DynamoRIO / dynamorio

Dynamic Instrumentation Tool Platform
Other
2.67k stars 563 forks source link

TestMemProtChg_FLAKY fails assertion is_readable_without_exception_try(pc, 1) #2554

Open fhahn opened 7 years ago

fhahn commented 7 years ago

This test fails consistently on the AArch64 nightly build machine. It hits the following assertion:

<../build_debug-internal-64/suite/tests/bin/security-common.TestMemProtChg_FLAKY (7354). Internal Error: DynamoRIO debug check failure: ../src/core/vmareas.c:8201 is_readable_without_exception_try(pc, 1)

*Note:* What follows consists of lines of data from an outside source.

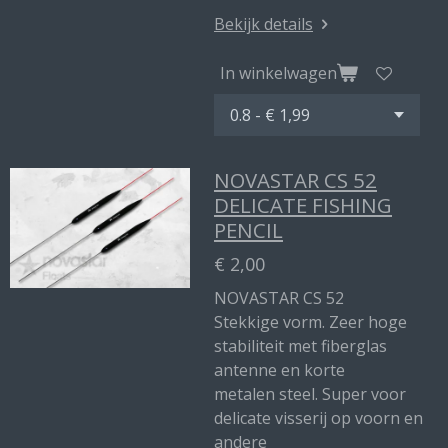
Bekijk details
In winkelwagen
NOVASTAR CS 52
DELICATE FISHING
PENCIL
€ 2,00
NOVASTAR CS 52
Stekkige vorm. Zeer hoge
stabiliteit met fiberglas
antenne en korte
metalen steel. Super voor
delicate visserij op voorn en
andere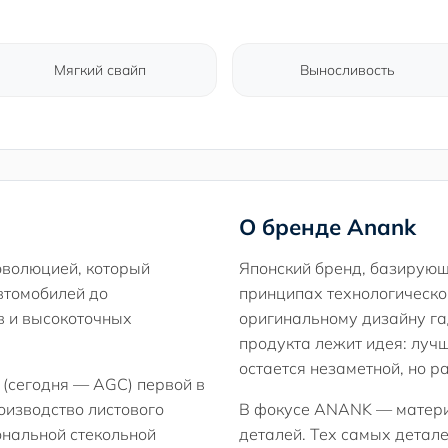
Мягкий свайп
Выносливость
О бренде Anank
эволюцией, который
Японский бренд, базирующ
автомобилей до
принципах технологическо
в и высокоточных
оригинальному дизайну га
продукта лежит идея: лучш
остается незаметной, но р
 (сегодня — AGC) первой в
оизводство листового
В фокусе ANANK — матери
ональной стекольной
деталей. Тех самых детал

http://dynamorio.org/CDash/testDetails.php?test=322307&build=26586 http://dynamorio.org/CDash/testDetails.php?test=321619&build=26542 http://dynamorio.org/CDash/testDetails.php?test=311514&build=26014

As @egrimley said in #2417, it seems like this test only fails on certain AArch64 implementations. On a system using a different AArch64 implementation to the nightly builder, the test consistently passes.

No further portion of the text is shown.